CBS, MTV, the NFL, Janet Jackson and Justin Timberlake all say they’re sorry — but none of that is deterring the federal government from looking into the Super Bowl’s too-revealing halftime show.
Federal Communications Commission chief Michael Powell on Monday promised an investigation into whether CBS violated decency laws, with potential fines of up to $27,500. If applied to each CBS station, the fine could reach into the millions.
“Like millions of Americans, my family and I gathered around the television for a celebration. Instead, that celebration was tainted by a classless, crass and deplorable stunt,” Powell said in a statement.
He added in interviews Tuesday that other aspects of the racy halftime show, which also featured such performers as Nelly and Kid Rock, also bothered him.
“I think everybody’s focusing on the finale, but a lot of what we’ve heard in terms of complaints and the breadth of the investigation is a little broader than just that incident,” Powell said on ABC’s “Good Morning America.” “I personally was offended by the entire production.”
The controversy erupted Sunday when Timberlake snatched off part of Jackson’s bustier on stage, revealing a breast clad only in a sun-shaped “nipple shield” in front of some 89 million viewers.
“This was done completely without our knowledge,” said Chris Ender, entertainment spokesman for CBS, which was deluged with angry calls. “It wasn’t rehearsed. It wasn’t discussed. It wasn’t even hinted at. ... This is something we would have never approved. We are angry and embarrassed.”
Jackson’s spokeswoman, Jennifer Holiner, said a red lace garment was supposed to remain when Timberlake tore off the outer covering.
The NFL said it was “extremely disappointed.” Several members of Congress, the Parents Television Council and the Traditional Values Coalition expressed outrage.

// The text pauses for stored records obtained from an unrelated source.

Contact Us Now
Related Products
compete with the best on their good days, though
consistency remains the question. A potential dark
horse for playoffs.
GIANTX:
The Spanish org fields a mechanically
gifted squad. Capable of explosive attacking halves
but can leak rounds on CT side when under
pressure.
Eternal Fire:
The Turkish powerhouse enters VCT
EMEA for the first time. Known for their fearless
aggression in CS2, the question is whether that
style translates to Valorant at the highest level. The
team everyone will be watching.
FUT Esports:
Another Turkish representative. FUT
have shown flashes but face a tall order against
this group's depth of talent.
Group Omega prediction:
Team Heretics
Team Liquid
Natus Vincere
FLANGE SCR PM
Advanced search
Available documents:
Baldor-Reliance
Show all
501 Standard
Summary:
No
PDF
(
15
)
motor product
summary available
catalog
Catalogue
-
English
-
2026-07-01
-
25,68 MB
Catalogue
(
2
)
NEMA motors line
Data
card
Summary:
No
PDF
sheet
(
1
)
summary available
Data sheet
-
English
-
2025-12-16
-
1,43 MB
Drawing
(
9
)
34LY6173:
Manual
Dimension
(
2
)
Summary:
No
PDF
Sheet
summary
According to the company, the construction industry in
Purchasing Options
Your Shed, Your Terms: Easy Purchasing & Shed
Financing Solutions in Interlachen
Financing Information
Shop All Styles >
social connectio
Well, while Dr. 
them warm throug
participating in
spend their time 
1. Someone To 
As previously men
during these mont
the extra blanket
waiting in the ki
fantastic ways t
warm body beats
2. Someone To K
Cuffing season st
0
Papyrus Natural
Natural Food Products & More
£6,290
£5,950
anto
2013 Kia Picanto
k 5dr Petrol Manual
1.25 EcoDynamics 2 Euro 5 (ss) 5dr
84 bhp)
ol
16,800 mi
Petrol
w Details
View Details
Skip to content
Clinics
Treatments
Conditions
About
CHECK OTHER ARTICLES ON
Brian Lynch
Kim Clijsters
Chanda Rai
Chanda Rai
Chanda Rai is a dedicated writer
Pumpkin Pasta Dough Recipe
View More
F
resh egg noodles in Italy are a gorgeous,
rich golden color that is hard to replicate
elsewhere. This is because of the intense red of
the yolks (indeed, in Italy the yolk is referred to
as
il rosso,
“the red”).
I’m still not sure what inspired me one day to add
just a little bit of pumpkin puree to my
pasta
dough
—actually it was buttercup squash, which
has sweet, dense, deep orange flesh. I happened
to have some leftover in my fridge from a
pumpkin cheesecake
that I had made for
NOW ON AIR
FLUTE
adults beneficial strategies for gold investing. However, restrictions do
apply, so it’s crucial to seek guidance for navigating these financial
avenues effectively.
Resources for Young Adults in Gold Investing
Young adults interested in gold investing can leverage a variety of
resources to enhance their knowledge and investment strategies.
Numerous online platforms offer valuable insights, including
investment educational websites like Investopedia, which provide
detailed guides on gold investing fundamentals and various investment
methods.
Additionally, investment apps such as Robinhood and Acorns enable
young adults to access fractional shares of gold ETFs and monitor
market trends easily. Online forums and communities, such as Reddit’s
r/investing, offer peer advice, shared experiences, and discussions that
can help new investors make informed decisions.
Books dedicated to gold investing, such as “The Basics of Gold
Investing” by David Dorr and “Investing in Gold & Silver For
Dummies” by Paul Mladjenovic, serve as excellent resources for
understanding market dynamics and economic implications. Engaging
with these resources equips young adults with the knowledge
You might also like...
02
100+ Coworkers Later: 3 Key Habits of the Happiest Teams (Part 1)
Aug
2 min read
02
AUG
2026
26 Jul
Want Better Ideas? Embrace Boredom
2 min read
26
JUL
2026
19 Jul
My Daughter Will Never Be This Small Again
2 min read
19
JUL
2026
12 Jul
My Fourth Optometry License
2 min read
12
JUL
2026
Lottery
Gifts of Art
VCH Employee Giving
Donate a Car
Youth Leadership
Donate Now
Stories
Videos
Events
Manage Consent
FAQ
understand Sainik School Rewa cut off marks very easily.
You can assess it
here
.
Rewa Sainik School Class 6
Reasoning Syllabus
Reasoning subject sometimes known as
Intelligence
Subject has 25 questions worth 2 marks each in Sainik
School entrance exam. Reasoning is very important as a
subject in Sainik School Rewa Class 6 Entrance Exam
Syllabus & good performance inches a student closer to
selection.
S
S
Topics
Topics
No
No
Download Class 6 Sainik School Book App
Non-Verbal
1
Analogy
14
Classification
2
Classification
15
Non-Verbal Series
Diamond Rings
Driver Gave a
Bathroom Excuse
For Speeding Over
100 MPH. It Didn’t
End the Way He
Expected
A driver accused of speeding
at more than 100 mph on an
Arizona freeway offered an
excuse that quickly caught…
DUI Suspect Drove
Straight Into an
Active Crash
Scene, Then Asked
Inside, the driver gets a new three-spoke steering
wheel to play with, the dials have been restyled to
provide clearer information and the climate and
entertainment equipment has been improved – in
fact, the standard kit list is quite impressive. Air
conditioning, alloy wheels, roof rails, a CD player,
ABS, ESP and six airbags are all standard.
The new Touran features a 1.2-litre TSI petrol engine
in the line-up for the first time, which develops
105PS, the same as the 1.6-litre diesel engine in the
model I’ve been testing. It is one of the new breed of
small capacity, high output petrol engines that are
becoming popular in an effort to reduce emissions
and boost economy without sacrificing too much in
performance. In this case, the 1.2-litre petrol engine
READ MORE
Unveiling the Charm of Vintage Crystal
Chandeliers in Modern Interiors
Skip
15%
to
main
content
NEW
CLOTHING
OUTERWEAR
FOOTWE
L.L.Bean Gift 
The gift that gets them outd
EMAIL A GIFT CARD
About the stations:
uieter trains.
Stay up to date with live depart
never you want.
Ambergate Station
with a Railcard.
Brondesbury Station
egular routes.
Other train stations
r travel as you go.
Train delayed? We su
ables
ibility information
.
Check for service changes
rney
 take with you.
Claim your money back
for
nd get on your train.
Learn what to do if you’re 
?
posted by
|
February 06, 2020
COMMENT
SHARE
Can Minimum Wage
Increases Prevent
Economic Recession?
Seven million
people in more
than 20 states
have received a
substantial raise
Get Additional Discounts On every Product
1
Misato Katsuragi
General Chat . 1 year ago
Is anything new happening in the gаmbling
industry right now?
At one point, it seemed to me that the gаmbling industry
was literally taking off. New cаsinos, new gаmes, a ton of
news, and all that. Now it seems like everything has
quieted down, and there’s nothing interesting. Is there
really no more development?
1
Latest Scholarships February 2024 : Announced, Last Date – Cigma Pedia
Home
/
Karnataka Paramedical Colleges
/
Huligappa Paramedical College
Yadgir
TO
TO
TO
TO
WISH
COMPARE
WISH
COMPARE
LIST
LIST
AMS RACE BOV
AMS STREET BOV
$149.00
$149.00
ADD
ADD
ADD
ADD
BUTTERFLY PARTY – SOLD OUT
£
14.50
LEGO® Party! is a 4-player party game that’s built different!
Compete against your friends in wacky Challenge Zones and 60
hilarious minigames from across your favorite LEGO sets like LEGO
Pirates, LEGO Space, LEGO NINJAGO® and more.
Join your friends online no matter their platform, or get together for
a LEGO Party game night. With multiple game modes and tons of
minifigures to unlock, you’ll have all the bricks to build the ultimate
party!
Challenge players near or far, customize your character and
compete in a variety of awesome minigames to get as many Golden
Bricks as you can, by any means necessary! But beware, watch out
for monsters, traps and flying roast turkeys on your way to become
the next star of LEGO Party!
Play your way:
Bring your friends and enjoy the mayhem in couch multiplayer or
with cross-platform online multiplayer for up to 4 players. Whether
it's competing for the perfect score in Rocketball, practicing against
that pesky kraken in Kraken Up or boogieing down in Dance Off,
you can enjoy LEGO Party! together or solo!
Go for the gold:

Even halftime producer and CBS corporate Viacom cousin MTV — the network that broadcast Madonna kissing Britney Spears at last August’s MTV Awards — was contrite.
“Unrehearsed, unplanned, completely unintentional,” said MTV.
Although Timberlake issued a statement shortly after the show apologizing and blaming the debacle on a “wardrobe malfunction,” he didn’t seem too sorry in comments to the syndicated show “Access Hollywood.”
“Hey, man, we love giving you all something to talk about,” he said, laughing.
Jackson’s official Web site was bombarded with angry postings.
In a statement released Monday night, Jackson said it was a last-minute stunt that went awry.
“The decision to have a costume reveal at the end of my halftime show performance was made after final rehearsals. MTV was completely unaware of it,” she said. “It was not my intention that it go as far as it did. I apologize to anyone offended — including the audience, MTV, CBS and the NFL.”
Said the FCC’s Powell on NBC’s “Today”: “I’m glad everybody is sorry. I’m sorry, too; it was a sorry incident. But if the standard were that you could do whatever you wanted to and if you apologized the next day that ends all further inquiry, we’d have a really poor enforcement program.”
Holiner said she was not sure whether Jackson’s medieval-looking nipple decoration was meant to be seen, but added that the singer does wear such jewelry.
But the display still raised questions such as: If it was an accident, why did a choreographer promise “shocking moments” in an interview with the Web site MTV.com prior to the show?
And how could it have been a coincidence when it was timed to the words of Timberlake’s song “Rock Your Body” — “I’m gonna have you naked by the end of this song”?
MTV Networks Group President Judy McGrath says the shocker was supposed to be Timberlake’s appearance — and not what he did afterward. McGrath was sitting in the audience and didn’t see the flash, but said the pair “looked upset” afterward.
While she praised Jackson and Timberlake as artists, she said: “I don’t appreciate someone who doesn’t communicate what their plans are. I think it was a misguided move on their parts.”
According to the FCC, non-cable TV channels cannot air “obscene” material at any time and cannot air “indecent” material between 6 a.m. and 10 p.m. The FCC defines obscene as describing sexual conduct “in a patently offensive way” and lacking “serious literary, artistic, political or scientific value.” Indecent material is not as offensive but still contains references to sex or excretions.